ナショナルズは、2013年のドラフト1巡目指名選手で、長いケガ歴を持つハービー(29歳)を2022年3月にウェーバーで獲得し、リリーフ陣に貢献してくれることを期待した。ハービーは大部分で健康を維持し、ナショナルズのトップリリーフ投手の一人に成長した。2年半で、138試合145イニングで防御率3.17、162奪三振を記録した。通常はカイル・フィネガンのセットアップマンだったが、10セーブも記録した。
ハービーは今シーズン好調な滑り出しを見せたが、ここ1か月は苦戦を強いられた。43試合に登板して防御率は4.20。いずれにせよ、このトレードはナショナルズにとって組織的な勝利であり、同チームは低リスクのウェーバー請求を行い、ハービーをトレード材料に仕立て上げた。

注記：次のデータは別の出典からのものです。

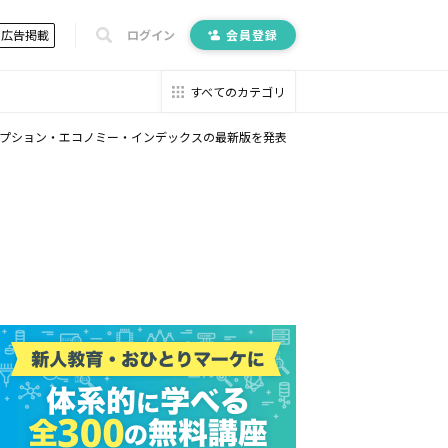
広告掲載
ログイン
会員登録
すべてのカテゴリ
クリプション・エコノミー・インデックスの最新版を発表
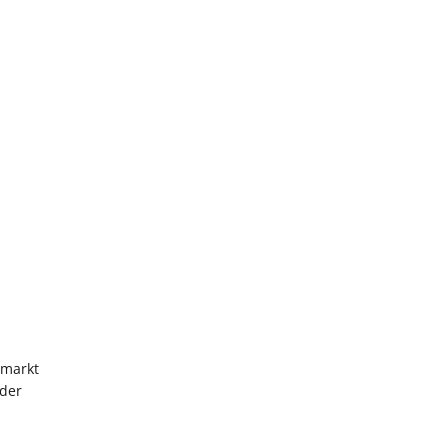
tmarkt
 der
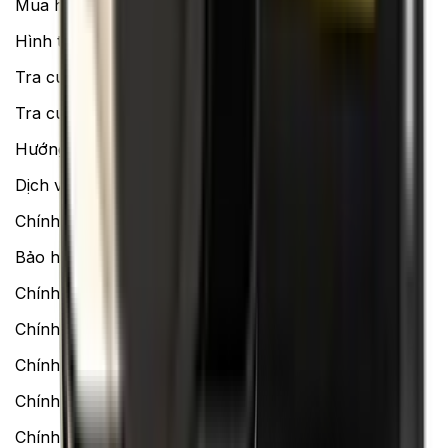
Mua hàng online
Hình thức thanh toán
Tra cứu bảo hành
Tra cứu điểm XTMember
Hướng dẫn mua hàng trả góp
Dịch vụ bán hàng B2B
Chính sách
Bảo hành mở rộng
Chính sách dùng sản phẩm 7 ngày miễn phí
Chính sách đổi trả
Chính sách bảo hành
Chính sách bảo mật thông tin
Chính sách kiểm hàng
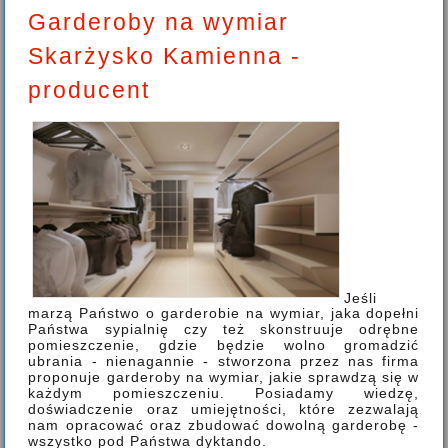
Garderoby na wymiar
Skarżysko Kamienna -
producent
Jeśli
marzą Państwo o garderobie na wymiar, jaka dopełni
Państwa sypialnię czy też skonstruuje odrębne
pomieszczenie, gdzie będzie wolno gromadzić
ubrania - nienagannie - stworzona przez nas firma
proponuje garderoby na wymiar, jakie sprawdzą się w
każdym pomieszczeniu. Posiadamy wiedzę,
doświadczenie oraz umiejętności, które zezwalają
nam opracować oraz zbudować dowolną garderobę -
wszystko pod Państwa dyktando.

そして、彼らの移籍はまだ終わっていないだろう。怪我がない限り、外野手のジェシー・ウィンカーとリリーフ投手のディラン・フローロは7月30日の期限までにトレードされる可能性が高い。外野手のレーン・トーマスももう1つの選択肢だが、確実ではない。フィネガンも候補に挙がる可能性があるが、トーマス同様、彼にもあと1年間チームのコントロール権がある。
MLBパイプラインによると、三塁手のウォレスはロイヤルズの2番目の有望選手だった。5月下旬に腹斜筋を負傷し、1か月以上欠場したが、6月27日にカンザスシティの新人野球チームでのリハビリ任務中に復帰した。7月6日には肋骨を骨折する死球を受けて以来、試合に出ていない。2022年のドラフトでアーカンソー州出身の2巡目指名を受けたウォレスは、クラスAAのノースウェストアーカンソーで34試合に出場し、打率.282、OPS.777、3本塁打、16打点を記録した。
このトレードにより、ナショナルズはドラフト初日の夜に10位、39位、44位の3つの指名権を獲得する。39位指名権のスロット価値は239万5000ドルで、ナショナルズのボーナスプールは1389万5100ドルに増加する。トレード可能な指名権は、競争力のあるバランス指名権(今年は第1ラウンド後に6つ、第2ラウンド後に8つ)のみである。
ナショナルズは、ハービーのロースターの座に右投手のエイモス・ウィリンガムを呼び戻す予定だと、チームの計画に詳しい人物が語った。25歳のウィリンガムは、AAA級ロチェスターで32試合に出場し、防御率4.54を記録した。昨年はナショナルズで18試合に出場した。